Lebhafte Debatte in Deutschland
Nach dem Schweizer Volksentscheid startete auch in Deutschland eine Debatte um überzogene Managergehälter. Die Vorschläge der politischen Parteien reichten von einem „Weiter so“ aus der konservativen Ecke bis zu einer Forderung der Linkspartei, Einkommen über 500.000 Euro mit 100 % zu besteuern und so exzessive Vergütungen zu verhindern. Was in der ganzen Diskussion aber übersehen wird, ist die Tatsache, dass in Deutschland die Aktionäre – und somit die Eigentümer der Gesellschaft – längst, zumindest indirekt, über die Vergütung der Vorstandsmitglieder auf den Hauptversammlungen abstimmen, indem sie ihr Votum zum Vergütungssystem abgeben (say on pay).

Erstaunliche Abstimmungsergebnisse
Betrachtet man die Abstimmungsergebnisse des letzten Jahres in den Segmenten DAX und MDAX kann man schnell feststellen, dass große Aktionärsgruppen gegen den Tagesordnungspunkt „Billigung des Systems zur Vergütung der Vorstandsmitglieder“ gestimmt haben. So gab es zu diesem Punkt bei der Hauptversammlung der SAP AG satte 34,15 % Nein-Stimmen, das waren 280 Mio. Aktien. Bei der im MDAX notierten Symrise AG stimmten sogar 43,78 % des anwesenden Kapitals mit Nein. Auch die Münchener Rück AG muss damit leben, dass 10,2 % oder 8,5 Mio. Aktien das vorgeschlagene Vergütungssystem ablehnten.
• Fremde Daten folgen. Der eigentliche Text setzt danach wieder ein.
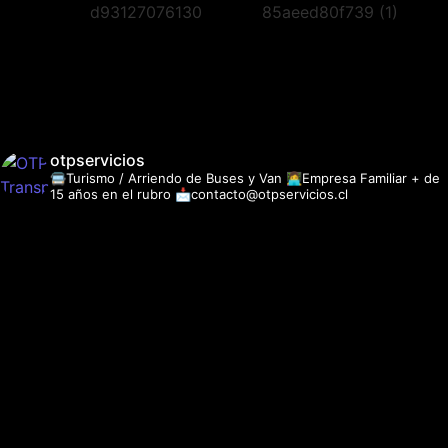
otpservicios
🚍Turismo / Arriendo de Buses y Van
👩‍💻Empresa Familiar + de
15 años en el rubro
📩contacto@otpservicios.cl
Diese Liste ließe sich noch beliebig fortsetzen.

Signale an die Organe
Auch wenn es den institutionellen Investoren bislang noch nicht gelungen ist, die aus ihrer Sicht überzogenen Vorstandsgehälter zu Fall zu bringen, sind die Abstimmungsergebnisse ein deutlicher Warnschuss an die Unternehmensorgane. Sollten sich weitere Gehaltsexzesse in den Vorstandsetagen der Deutschland AG abzeichnen, könnte die Stimmung bei den Aktionären endgültig kippen. Dann wird neben den Vorstandsvergütungen auch die Abwahl des Aufsichtsrats, der die Vergütung der Vorstände ja genehmigt, zum Thema. Darauf sollten unsere sogenannten „Topmanager“ der Deutschland AG gefasst sein.